DATASET
□ □ □ □ □ □ □
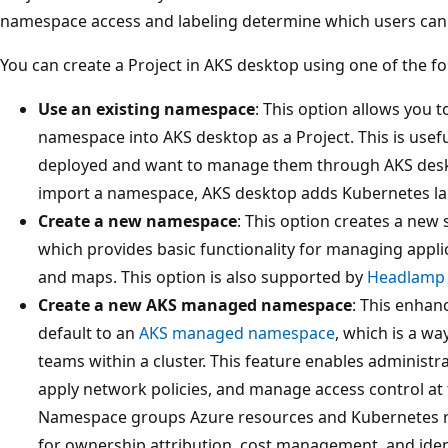
namespace access and labeling determine which users can 
You can create a Project in AKS desktop using one of the fo
Use an existing namespace
: This option allows you 
namespace into AKS desktop as a Project. This is usefu
deployed and want to manage them through AKS desk
import a namespace, AKS desktop adds Kubernetes label
Create a new namespace
: This option creates a ne
which provides basic functionality for managing applic
and maps. This option is also supported by
Headlamp 
Create a new AKS managed namespace
: This enhanc
default to an
AKS managed namespace
, which is a wa
teams within a cluster. This feature enables administr
apply network policies, and manage access control a
Namespace groups Azure resources and Kubernetes re
for ownership attribution, cost management, and iden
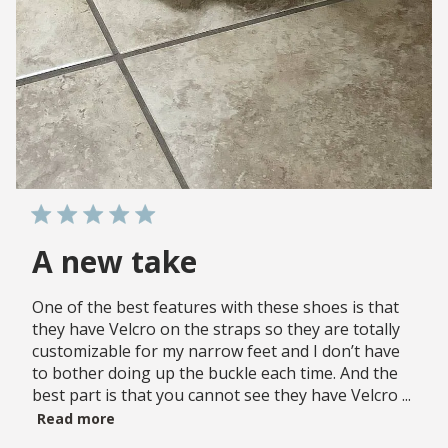
A new take
One of the best features with these shoes is that
they have Velcro on the straps so they are totally
customizable for my narrow feet and I don’t have
to bother doing up the buckle each time. And the
best part is that you cannot see they have Velcro ...
Read more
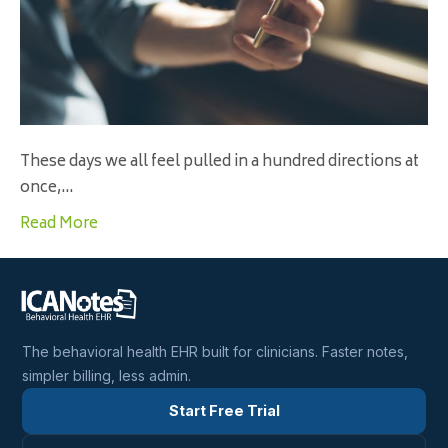
These days we all feel pulled in a hundred directions at
once,…
Read More
The behavioral health EHR built for clinicians. Faster notes,
simpler billing, less admin.
Start Free Trial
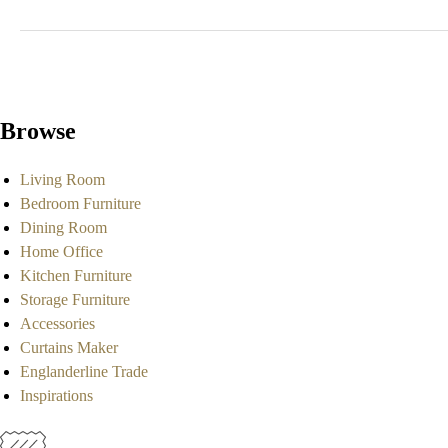
Browse
Living Room
Bedroom Furniture
Dining Room
Home Office
Kitchen Furniture
Storage Furniture
Accessories
Curtains Maker
Englanderline Trade
Inspirations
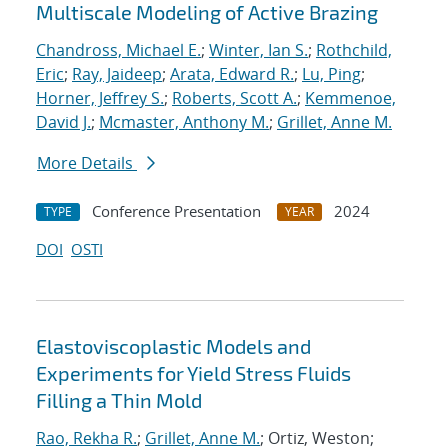
Multiscale Modeling of Active Brazing
Chandross, Michael E.
;
Winter, Ian S.
;
Rothchild,
Eric
;
Ray, Jaideep
;
Arata, Edward R.
;
Lu, Ping
;
Horner, Jeffrey S.
;
Roberts, Scott A.
;
Kemmenoe,
David J.
;
Mcmaster, Anthony M.
;
Grillet, Anne M.
More Details
Conference Presentation
2024
TYPE
YEAR
DOI
OSTI
Elastoviscoplastic Models and
Experiments for Yield Stress Fluids
Filling a Thin Mold
Rao, Rekha R.
;
Grillet, Anne M.
; Ortiz, Weston;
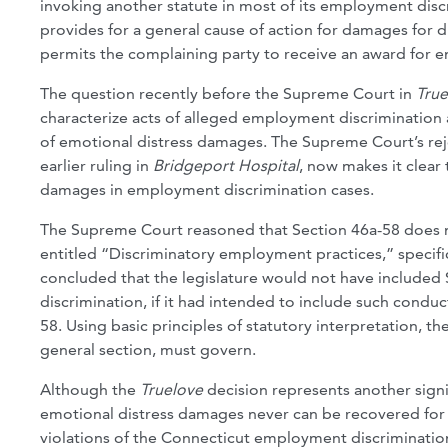
invoking another statute in most of its employment disc
provides for a general cause of action for damages for d
permits the complaining party to receive an award for e
The question recently before the Supreme Court in
True
characterize acts of alleged employment discrimination a
of emotional distress damages. The Supreme Court’s rej
earlier ruling in
Bridgeport Hospital
, now makes it clear
damages in employment discrimination cases.
The Supreme Court reasoned that Section 46a-58 does n
entitled “Discriminatory employment practices,” speci
concluded that the legislature would not have included 
discrimination, if it had intended to include such conduc
58. Using basic principles of statutory interpretation, t
general section, must govern.
Although the
Truelove
decision represents another signi
emotional distress damages never can be recovered for a
violations of the Connecticut employment discrimination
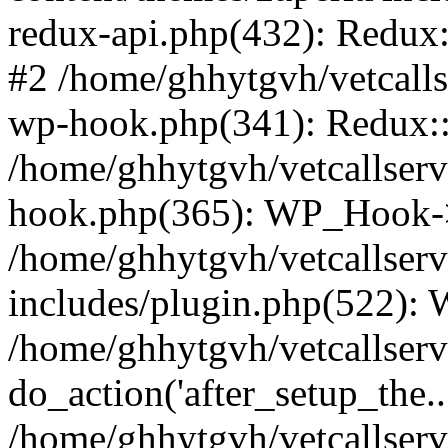
redux-api.php(432): Redux::
#2 /home/ghhytgvh/vetcalls
wp-hook.php(341): Redux::c
/home/ghhytgvh/vetcallserv
hook.php(365): WP_Hook->
/home/ghhytgvh/vetcallser
includes/plugin.php(522):
/home/ghhytgvh/vetcallserv
do_action('after_setup_the..
/home/ghhytgvh/vetcallser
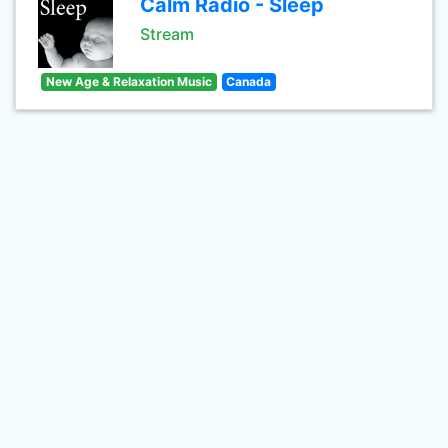
Calm Radio - Sleep
Stream
New Age & Relaxation Music
Canada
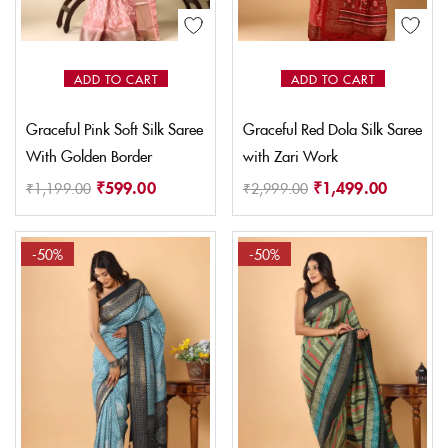
ADD TO CART
ADD TO CART
Graceful Pink Soft Silk Saree
Graceful Red Dola Silk Saree
With Golden Border
with Zari Work
₹
599.00
₹
1,499.00
₹
1,199.00
₹
2,999.00
-50%
-50%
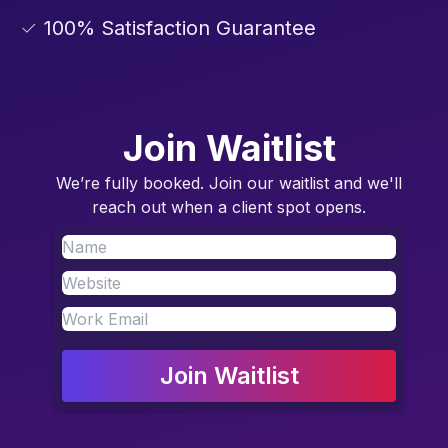
✓ 100% Satisfaction Guarantee
Join Waitlist
We’re fully booked. Join our waitlist and we'll
reach out when a client spot opens.
Join Waitlist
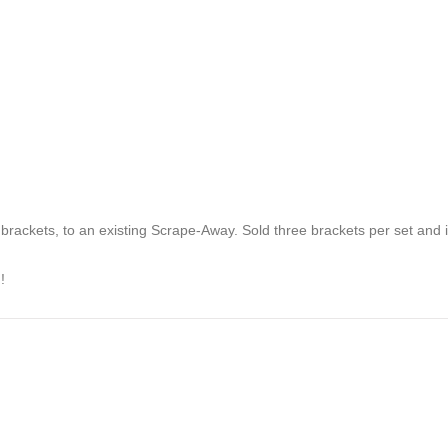
 brackets, to an existing Scrape-Away. Sold three brackets per set and
!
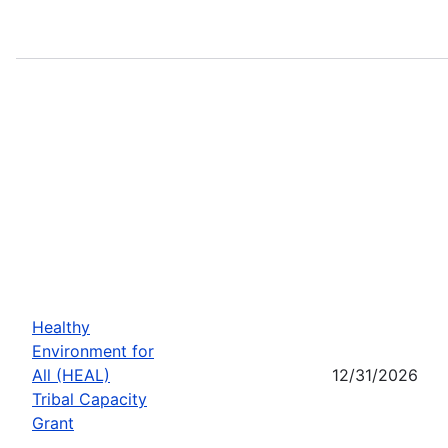
Healthy
Environment for
All (HEAL)
12/31/2026
Tribal Capacity
Grant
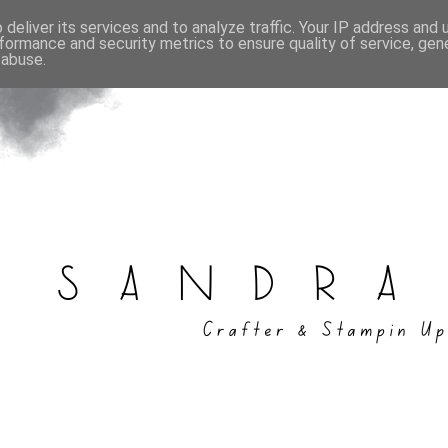
deliver its services and to analyze traffic. Your IP address and
formance and security metrics to ensure quality of service, ge
 abuse.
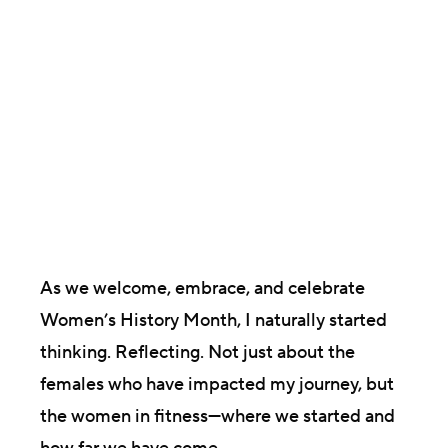
Laura Munkholm
President & Co-founder
As we welcome, embrace, and celebrate
Women’s History Month, I naturally started
thinking. Reflecting. Not just about the
females who have impacted my journey, but
the women in fitness—where we started and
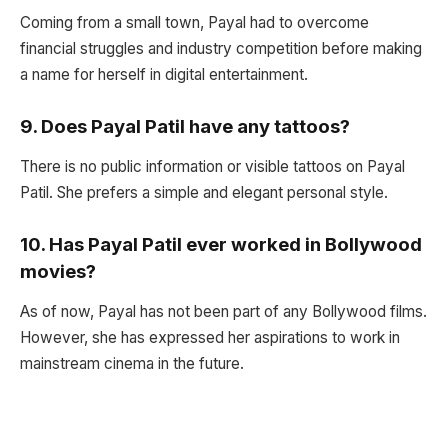
Coming from a small town, Payal had to overcome
financial struggles and industry competition before making
a name for herself in digital entertainment.
9.
Does Payal Patil have any tattoos?
There is no public information or visible tattoos on Payal
Patil. She prefers a simple and elegant personal style.
10.
Has Payal Patil ever worked in Bollywood
movies?
As of now, Payal has not been part of any Bollywood films.
However, she has expressed her aspirations to work in
mainstream cinema in the future.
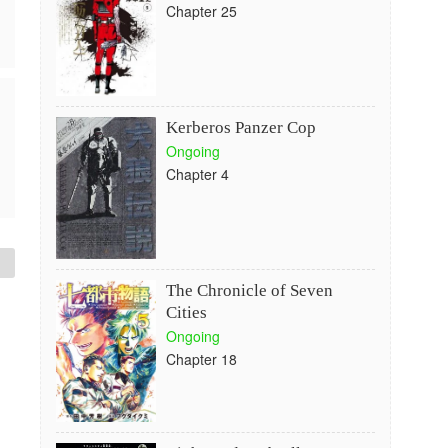
Chapter 25
Kerberos Panzer Cop
Ongoing
Chapter 4
The Chronicle of Seven
Cities
Ongoing
Chapter 18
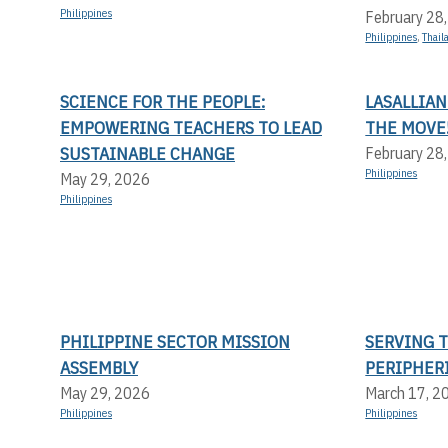
Philippines
February 28
Philippines
,
Thail
SCIENCE FOR THE PEOPLE:
LASALLIAN
EMPOWERING TEACHERS TO LEAD
THE MOVE
SUSTAINABLE CHANGE
February 28
Philippines
May 29, 2026
Philippines
PHILIPPINE SECTOR MISSION
SERVING 
ASSEMBLY
PERIPHER
May 29, 2026
March 17, 2
Philippines
Philippines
□ □ □ □ □ □ □
TASK DIRECTIONS
Leave nothing out but the pictures when transcribing the records.

TASK RESPONSE
namespace access and labeling determine which users can 
You can create a Project in AKS desktop using one of the fo
Use an existing namespace
: This option allows you 
namespace into AKS desktop as a Project. This is usefu
deployed and want to manage them through AKS desk
import a namespace, AKS desktop adds Kubernetes label
Create a new namespace
: This option creates a ne
which provides basic functionality for managing applic
and maps. This option is also supported by
Headlamp 
Create a new AKS managed namespace
: This enhanc
default to an
AKS managed namespace
, which is a wa
teams within a cluster. This feature enables administr
apply network policies, and manage access control a
Namespace groups Azure resources and Kubernetes re
for ownership attribution, cost management, and iden
A new take
One of the best features with these shoes is that
they have Velcro on the straps so they are totally
customizable for my narrow feet and I don’t have
to bother doing up the buckle each time. And the
best part is that you cannot see they have Velcro ...
Read more
These days we all feel pulled in a hundred directions at
once,…
Read More
The behavioral health EHR built for clinicians. Faster notes,
simpler billing, less admin.
Start Free Trial
Browse
Living Room
Bedroom Furniture
Dining Room
Home Office
Kitchen Furniture
Storage Furniture
Accessories
Curtains Maker
Englanderline Trade
Inspirations
Multiscale Modeling of Active Brazing
Chandross, Michael E.
;
Winter, Ian S.
;
Rothchild,
Eric
;
Ray, Jaideep
;
Arata, Edward R.
;
Lu, Ping
;
Horner, Jeffrey S.
;
Roberts, Scott A.
;
Kemmenoe,
David J.
;
Mcmaster, Anthony M.
;
Grillet, Anne M.
More Details
Conference Presentation
2024
TYPE
YEAR
DOI
OSTI
Elastoviscoplastic Models and
Experiments for Yield Stress Fluids
Filling a Thin Mold
Rao, Rekha R.
;
Grillet, Anne M.
; Ortiz, Weston;
invoking another statute in most of its employment disc
provides for a general cause of action for damages for d
permits the complaining party to receive an award for e
The question recently before the Supreme Court in
True
characterize acts of alleged employment discrimination a
of emotional distress damages. The Supreme Court’s rej
earlier ruling in
Bridgeport Hospital
, now makes it clear
damages in employment discrimination cases.
The Supreme Court reasoned that Section 46a-58 does n
entitled “Discriminatory employment practices,” speci
concluded that the legislature would not have included 
discrimination, if it had intended to include such conduc
58. Using basic principles of statutory interpretation, t
general section, must govern.
Although the
Truelove
decision represents another signi
emotional distress damages never can be recovered for a
violations of the Connecticut employment discrimination
redux-api.php(432): Redux::
#2 /home/ghhytgvh/vetcalls
wp-hook.php(341): Redux::c
/home/ghhytgvh/vetcallserv
hook.php(365): WP_Hook->
/home/ghhytgvh/vetcallser
includes/plugin.php(522):
/home/ghhytgvh/vetcallserv
do_action('after_setup_the..
/home/ghhytgvh/vetcallser
Calm Radio - Sleep
Stream
New Age & Relaxation Music
Canada
ADD TO CART
ADD TO CART
Graceful Pink Soft Silk Saree
Graceful Red Dola Silk Saree
With Golden Border
with Zari Work
₹
599.00
₹
1,499.00
₹
1,199.00
₹
2,999.00
-50%
-50%
✓ 100% Satisfaction Guarantee
Join Waitlist
We’re fully booked. Join our waitlist and we'll
reach out when a client spot opens.
Join Waitlist
 brackets, to an existing Scrape-Away. Sold three brackets per set and
!
Healthy
Environment for
All (HEAL)
12/31/2026
Tribal Capacity
Grant
deliver its services and to analyze traffic. Your IP address and
formance and security metrics to ensure quality of service, ge
 abuse.
Laura Munkholm
President & Co-founder
As we welcome, embrace, and celebrate
Women’s History Month, I naturally started
thinking. Reflecting. Not just about the
females who have impacted my journey, but
the women in fitness—where we started and
Coming from a small town, Payal had to overcome
financial struggles and industry competition before making
a name for herself in digital entertainment.
9.
Does Payal Patil have any tattoos?
There is no public information or visible tattoos on Payal
Patil. She prefers a simple and elegant personal style.
10.
Has Payal Patil ever worked in Bollywood
movies?
As of now, Payal has not been part of any Bollywood films.
However, she has expressed her aspirations to work in
mainstream cinema in the future.
Chapter 25
Kerberos Panzer Cop
Ongoing
Chapter 4
The Chronicle of Seven
Cities
Ongoing
Chapter 18
Philippines
February 28
Philippines
,
Thail
SCIENCE FOR THE PEOPLE:
LASALLIAN
EMPOWERING TEACHERS TO LEAD
THE MOVE
SUSTAINABLE CHANGE
February 28
Philippines
May 29, 2026
Philippines
PHILIPPINE SECTOR MISSION
SERVING 
ASSEMBLY
PERIPHER
May 29, 2026
March 17, 2
Philippines
Philippines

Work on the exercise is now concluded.